We can easily apply a built-in function using the `.apply()`

method. Let's see how we can use the `len()`

function to count how long a string of a given column.

```
df['Name Length'] = df['Name'].apply(len)
print(df)
```

This returns the following dataframe:

```
Name Age Birth City Gender Name Length
0 Jane 23 London F 4
1 Melissa 45 Paris F 7
2 John 35 Toronto M 4
3 Matt 64 Atlanta M 4
```

Take note of a few things here:

- We apply the
`.apply()`

method to a particular column, - We omit the parentheses "()"

### Using Third-Party Packages in Pandas Apply

Similarly, you can use functions from using packages.
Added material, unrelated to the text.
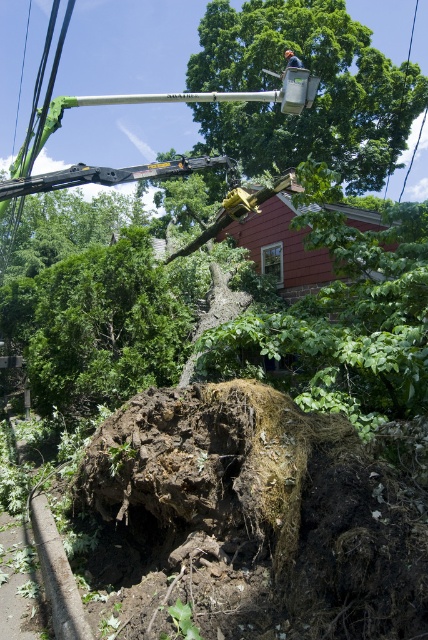 Question: Estimate the real-world distances between objects in this image. Which object is closer to the green leafy tree at lower left?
Let's use numpy to apply the `.sqrt()`

method to find the scare root of a person's age.

```
import numpy as np
df['Age Squareroot'] = df['Age'].apply(np.sqrt)
print(df)
```

This returns the following dataframe:

```
Name Age Birth City Gender Age Squareroot
0 Jane 23 London F 4.795832
1 Melissa 45 Paris F 6.708204
2 John 35 Toronto M 5.916080
3 Matt 64 Atlanta M 8.000000
```

### Using Custom Functions with Pandas Apply

Something that makes the `.apply()`

method extremely powerful is the ability to define and apply your own functions.

Let's revisit how we could use an if-else statement to create age categories as in our earlier example:

```
def age_groups(x):
if x < 20:
return '<20 years old'
elif x < 40:
return '20-39 years old'
elif x < 60:
return '40-59 years old'
else:
return '60+ years old'
df['Age Group'] = df['Age'].apply(age_groups)
print(df)
```

This returns the following dataframe:

```
Name Age Birth City Gender Age Group
0 Jane 23 London F 20-39 years old
1 Melissa 45 Paris F 40-59 years old
2 John 35 Toronto M 20-39 years old
3 Matt 64 Atlanta M 60+ years old
```

## Conclusion

In this post, you learned a number of ways in which you can apply values to a dataframe column to create a Pandas conditional column, including using `.loc`

, `.np.select()`

, Pandas `.map()`

and Pandas `.apply()`

. Each of these methods has a different use case that we explored throughout this post.